Полностью остановленная летом 1967 года, после начала Шестидневной войны и разрыва дипломатических отношений с Израилем, еврейская эмиграция из СССР была возобновлена год спустя, в июне 1968-го, по инициативе руководителей КГБ и МИДа Юрия Андропова и Андрея Громыко, полагавших таким образом «локализовать клеветнические утверждения западной пропаганды о дискриминации евреев в Советском Союзе» [159]. Первоначально речь шла об установленной ранее, в 1965 году, квоте в 1500 человек в год, предпочтительно преклонного возраста, не имеющих высшего и специального образования (в феврале 1967 года эта квота была увеличена до 5000, «однако в связи с агрессией Израиля против арабских стран это решение реализовано не было» [160], успели выехать 1406 человек, причем рост количества желающих эмигрировать заставил предпринять шаги к разработке процедуры их выхода из советского гражданства – 17 февраля, одновременно с увеличением квоты, был принят указ Президиума Верховного Совета СССР «О выходе из гражданства СССР лиц еврейской национальности, переселяющихся из СССР в Израиль» [161]). В 1970 году квота была увеличена до 3000 человек в год. Одновременно «этим решением запрещалось выдавать разрешения на выезд мужчинам и женщинам, которые по закону Израиля признавались военнообязанными, а также введен порядок предварительного обсуждения характеристик на ходатайствующих [о выезде] на общих собраниях коллективов трудящихся по месту работы выезжающих» [162].

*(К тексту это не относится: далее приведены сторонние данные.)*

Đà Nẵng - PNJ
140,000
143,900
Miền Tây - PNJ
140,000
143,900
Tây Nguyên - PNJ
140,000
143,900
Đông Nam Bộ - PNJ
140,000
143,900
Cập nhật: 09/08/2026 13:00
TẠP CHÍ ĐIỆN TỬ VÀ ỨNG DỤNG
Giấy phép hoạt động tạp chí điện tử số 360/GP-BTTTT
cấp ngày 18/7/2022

Неудивительно, что в 1970 году произошло резкое падение темпов эмиграции – из СССР смогли выехать лишь 872 человека [163]. Чиновники из МВД объясняли это членам ЦК КПСС тем, что «к этому времени почти изжил себя принцип воссоединения разрозненных семей, который являлся основным при удовлетворении ходатайств о выезде. Кроме того, были введены более строгие ограничения на выезд для лиц с высшим образованием и состоящих на воинском учете» [164].
На фоне все увеличивавшегося – при минимальной квоте – числа отказов на выезд из СССР и стремительно растущего после победы Израиля в Шестидневной войне национального самосознания среди советских евреев разворачивается настоящая борьба за эмиграцию в Израиль. Ее самый радикальный эпизод – ленинградское «самолетное дело» – был отлично известен Бродскому.

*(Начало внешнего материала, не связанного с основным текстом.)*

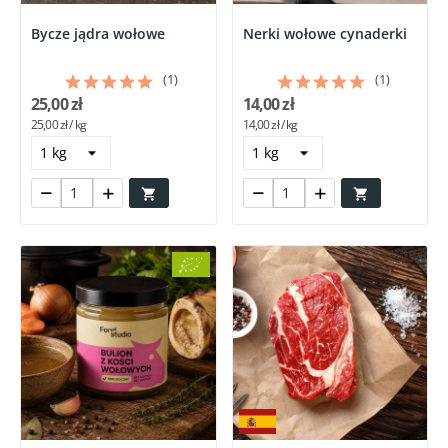
Bycze jądra wołowe
Nerki wołowe cynaderki
(1)
(1)
25,00 zł
14,00 zł
25,00 zł / kg
14,00 zł / kg



В декабре 1970 года судебная коллегия по уголовным делам Ленинградского городского суда приговорила к смертной казни Марка Дымшица и Эдуарда Кузнецова [165]– двух из одиннадцати подсудимых, планировавших угнать небольшой пассажирский самолет рейса Ленинград – Приозерск в Швецию, организовать там пресс-конференцию и рассказать миру о дискриминации евреев в СССР и их готовности пойти на «смертельный риск ради выезда в Израиль». Другие участники «операции „Свадьба“», как именовали между собой проект угона организаторы, были приговорены к длительным срокам – от 4 до 15 лет – заключения. Приговор вызвал широчайший резонанс во всем мире – и мощную кампанию общественного протеста, в которую включились и иностранные лидеры, включая Голду Меир и Ричарда Никсона.